|
The
famous Moore's law, which states in rough terms that every 18 months
the speed of computers doubles, has an evil twin: every 18 months
software becomes twice as slow. A similar relationship can be formulated
for RAM and game data: no matter how big the memory budget of your
next-generation game may seem, your art team can probably fill it
up faster than you can say "disk thrashing." The appetite
for art megabytes grows faster than the publisher's willingness to
raise the minimum platform requirements.
Until
we start seeing games with a serious amount of geometry, the greatest
slice of the memory pie will belong to textures. Nobody wants to ship
a game with small, blurry, obviously tiling textures—and it's
up to the programmers to alleviate texture limitations. The hundreds
of megabytes of stuff coming from the art quarters must be compressed.
Conventional image-compression algorithms are not very well suited
to the specific requirements of art storage in games. They are designed
for relatively fast compression, which is not an issue, since art
assets are preprocessed offline; their decompression speed leaves
much to be desired. Also, it is usually hard to access a specific
portion of the image.
For fixed textures used in hardware-rendered games, the texture compression
schemes such as DXTn present a solution; however, for supporting older
hardware, for (gasp!) software renderers, and doing more complicated
stuff with textures they aren't perfect. Sure, you could decompress
DXTn in software and process it, but those formats aren't really meant
for this—it would probably be quite slow. There is a better solution
in terms of both decompression speed and image quality.
Image-compression algorithms based on vector quantization (VQ) techniques
have been researched for years. Recently, such algorithms have been
implemented in hardware by several graphics chip vendors. Unlike DXTn,
VQ decompression is as easy to do in software as it is in hardware,
and might be just what you need to slash the memory requirements of
your project in half.
This article provides an introduction to the field of VQ, presents
two algorithms for performing VQ, and goes into the details of a successful
real-world application for VQ texture compression.
What Is Vector
Quantization?
Strictly speaking, quantization is the procedure of approximating
continuous with discrete values; in practice, the input values to
the quantization procedure are often also discrete, but with a much
finer resolution than that of the output values.
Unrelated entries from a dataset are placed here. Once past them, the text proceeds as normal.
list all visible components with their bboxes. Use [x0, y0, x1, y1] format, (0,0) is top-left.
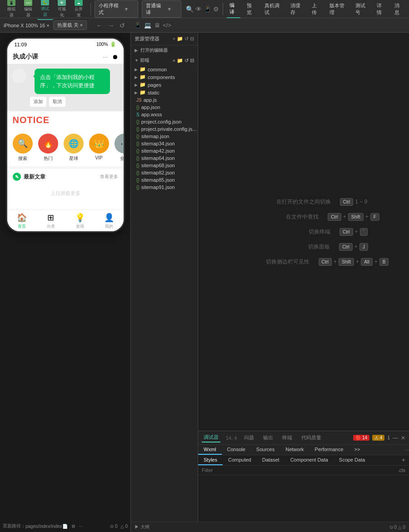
- tab-clearcache[interactable]: 清缓存: [288, 0, 306, 18]
- file-appwxss[interactable]: S app.wxss: [131, 111, 198, 118]
- style-tab-componentdata[interactable]: Component Data: [285, 455, 334, 465]
- file-sitemap[interactable]: {} sitemap.json: [131, 133, 198, 140]
- file-sitemap34[interactable]: {} sitemap34.json: [131, 140, 198, 147]
- settings-icon[interactable]: ⚙: [213, 5, 219, 13]
- compile-dropdown[interactable]: 普通编译 ▼: [142, 0, 181, 18]
- frontend-collapse[interactable]: ⊟: [190, 58, 194, 64]
- file-icon-appjson: {}: [136, 105, 140, 110]
- battery-icon: 🔋: [110, 41, 116, 47]
- folder-static[interactable]: ▶ 📁 static: [131, 89, 198, 96]
- frontend-add-file[interactable]: +: [173, 58, 175, 64]
- icon-all[interactable]: ⋯ 全部: [115, 134, 125, 162]
- nav-mine[interactable]: 👤 我的: [95, 213, 124, 229]
- mode-dropdown[interactable]: 小程序模式 ▼: [95, 0, 139, 18]
- icon-hot[interactable]: 🔥 热门: [38, 134, 58, 162]
- nav-category[interactable]: ⊞ 分类: [36, 213, 65, 229]
- record-icon[interactable]: ⏺: [112, 53, 118, 60]
- hotreload-btn[interactable]: 热重载 关 ×: [53, 20, 87, 30]
- devtools-tab-output[interactable]: 输出: [261, 433, 275, 442]
- tab-versionmgr[interactable]: 版本管理: [327, 0, 349, 18]
- file-projectconfig[interactable]: {} project.config.json: [131, 118, 198, 125]
- devtools-subtab-wxml[interactable]: Wxml: [198, 445, 222, 455]
- file-sitemap85[interactable]: {} sitemap85.json: [131, 176, 198, 184]
- editor-area: 在打开的文件之间切换 Ctrl 1 ~ 9 在文件中查找 Ctrl + Shif…: [198, 33, 409, 522]
- tab-preview[interactable]: 预览: [244, 0, 258, 18]
- devtools-minimize[interactable]: —: [393, 435, 398, 441]
- view-icons: 📱 💻 🖥 </>: [134, 22, 171, 29]
- devtools-subtab-performance[interactable]: Performance: [309, 445, 349, 455]
- file-projectprivate[interactable]: {} project.private.config.js...: [131, 125, 198, 133]
- path-more[interactable]: ···: [79, 524, 83, 529]
- tab-upload[interactable]: 上传: [309, 0, 323, 18]
- code-view-icon[interactable]: </>: [163, 22, 171, 29]
- style-tab-styles[interactable]: Styles: [198, 455, 223, 465]
- file-sitemap64[interactable]: {} sitemap64.json: [131, 154, 198, 162]
- style-tab-computed[interactable]: Computed: [223, 455, 257, 465]
- file-sitemap68[interactable]: {} sitemap68.json: [131, 162, 198, 169]
- tab-cloud[interactable]: ☁ 云开发: [71, 0, 87, 20]
- tab-message[interactable]: 消息: [392, 0, 405, 18]
- devtools-subtab-network[interactable]: Network: [280, 445, 309, 455]
- back-icon[interactable]: ←: [94, 21, 104, 30]
- icon-search[interactable]: 🔍 搜索: [13, 134, 33, 162]
- devtools-sub-more[interactable]: ···: [405, 447, 409, 452]
- fm-refresh[interactable]: ↺: [185, 36, 189, 42]
- desktop-view-icon[interactable]: 🖥: [154, 22, 160, 29]
- tab-realtest[interactable]: 真机调试: [262, 0, 284, 18]
- latest-more[interactable]: 查看更多: [100, 174, 118, 180]
- more-icon[interactable]: ···: [103, 53, 108, 60]
- file-sitemap42[interactable]: {} sitemap42.json: [131, 147, 198, 154]
- tab-editor[interactable]: </> 编辑器: [20, 0, 36, 20]
- devtools-tab-issues[interactable]: 问题: [242, 433, 256, 442]
- frontend-refresh[interactable]: ↺: [185, 58, 189, 64]
- file-appjs[interactable]: JS app.js: [131, 96, 198, 104]
- search-icon[interactable]: 🔍: [186, 5, 194, 13]
- tab-simulator[interactable]: 📱 模拟器: [4, 0, 20, 20]
- folder-pages[interactable]: ▶ 📁 pages: [131, 81, 198, 89]
- add-btn[interactable]: 添加: [30, 97, 46, 107]
- devtools-close[interactable]: ✕: [401, 435, 405, 441]
- tablet-view-icon[interactable]: 💻: [144, 22, 151, 29]
- tab-debugger[interactable]: 🐛 调试器: [37, 0, 53, 20]
- folder-components[interactable]: ▶ 📁 components: [131, 73, 198, 81]
- devtools-subtab-sources[interactable]: Sources: [251, 445, 280, 455]
- style-tab-scopedata[interactable]: Scope Data: [334, 455, 370, 465]
- mine-label: 我的: [105, 224, 113, 229]
- file-sitemap91[interactable]: {} sitemap91.json: [131, 184, 198, 191]
- icon-vip[interactable]: 👑 VIP: [89, 134, 109, 162]
- fm-new-folder[interactable]: 📁: [177, 36, 183, 42]
- icon-planet[interactable]: 🌐 星球: [64, 134, 84, 162]
- filter-input[interactable]: [202, 467, 398, 473]
- tab-visualize[interactable]: 👁 可视化: [54, 0, 70, 20]
- tab-testnum[interactable]: 测试号: [353, 0, 371, 18]
- path-settings[interactable]: ⚙: [71, 524, 75, 529]
- tab-compile[interactable]: 编译: [227, 0, 240, 18]
- phone-view-icon[interactable]: 📱: [134, 22, 141, 29]
- nav-discover[interactable]: 💡 发现: [65, 213, 95, 229]
- style-tab-dataset[interactable]: Dataset: [257, 455, 285, 465]
- fm-new-file[interactable]: +: [173, 36, 175, 42]
- refresh-icon[interactable]: ↺: [118, 21, 127, 30]
- file-sitemap82[interactable]: {} sitemap82.json: [131, 169, 198, 176]
- devtools-subtab-console[interactable]: Console: [222, 445, 251, 455]
- tab-details[interactable]: 详情: [374, 0, 388, 18]
- key-ctrl-3: Ctrl: [339, 228, 353, 236]
- chat-bubble-container: 点击「添加到我的小程序」，下次访问更便捷 添加 取消: [30, 69, 119, 107]
- folder-common[interactable]: ▶ 📁 common: [131, 65, 198, 73]
- file-appjson[interactable]: {} app.json: [131, 104, 198, 111]
- cancel-btn[interactable]: 取消: [49, 97, 65, 107]
- nav-home[interactable]: 🏠 首页: [7, 213, 36, 229]
- devtools-tab-quality[interactable]: 代码质量: [299, 433, 323, 442]
- fm-collapse[interactable]: ⊟: [190, 36, 194, 42]
- phone-icon[interactable]: 📱: [204, 5, 211, 13]
- forward-icon[interactable]: →: [106, 21, 116, 30]
- style-tab-add[interactable]: +: [398, 455, 409, 465]
- eye-icon[interactable]: 👁: [195, 5, 202, 13]
- devtools-tab-terminal[interactable]: 终端: [280, 433, 294, 442]
- frontend-add-folder[interactable]: 📁: [177, 58, 183, 64]
- filter-cls[interactable]: .cls: [398, 467, 406, 473]
- search-circle: 🔍: [13, 134, 33, 154]
- phone-panel: 11:09 100% 🔋 执成小课 ··· ⏺: [0, 33, 131, 532]
- devtools-subtab-more[interactable]: >>: [349, 445, 366, 455]
- devtools-tab-debugger[interactable]: 调试器: [202, 433, 220, 443]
The goal of quantization
usually is to produce a more compact representation of the data while
maintaining its usefulness for a certain purpose. For example, to
store color intensities you can quantize floating-point values in
the range [0.0, 1.0] to integer values in the range 0-255, representing
them with 8 bits, which is considered a sufficient resolution for
many applications dealing with color. In this example, the spacing
of possible values is the same over the entire discrete set, so we
speak of uniform quantization; often, a nonuniform spacing is more
appropriate when better resolution is needed over some parts of the
range of values. Floating-point number representation is an example
of nonuniform quantization—you have the as many possible FP values
between 0.1 and 1 as you have between 10 and 100.
Both
these are examples of scalar quantization—the input and output
values are scalars, or single numbers. You can do vector quantization
(VQ) too, replacing vectors from a continuous (or dense discrete)
input set with vectors from a much sparser set (note that here by
vector we mean an ordered set of N numbers, not just the special case
of points in 3D space). For example, if we have the colors of the
pixels in an image represented by triples of red, green, and blue
intensities in the [0.0, 1.0] range, we could quantize them uniformly
by quantizing each of the three intensities to an 8-bit number; this
leads us to the traditional 24-bit representation.
By quantizing
each component of the vector for itself, we gain nothing over standard
scalar quantization; however, if we quantize the entire vectors, replacing
them with vectors from a carefully chosen sparse nonuniform set and
storing just indices into that set, we can get a much more compact
representation of the image. This is nothing but the familiar paletted
image representation. In VQ literature the "palette," or
the set of possible quantized values for the vectors is called a "codebook,"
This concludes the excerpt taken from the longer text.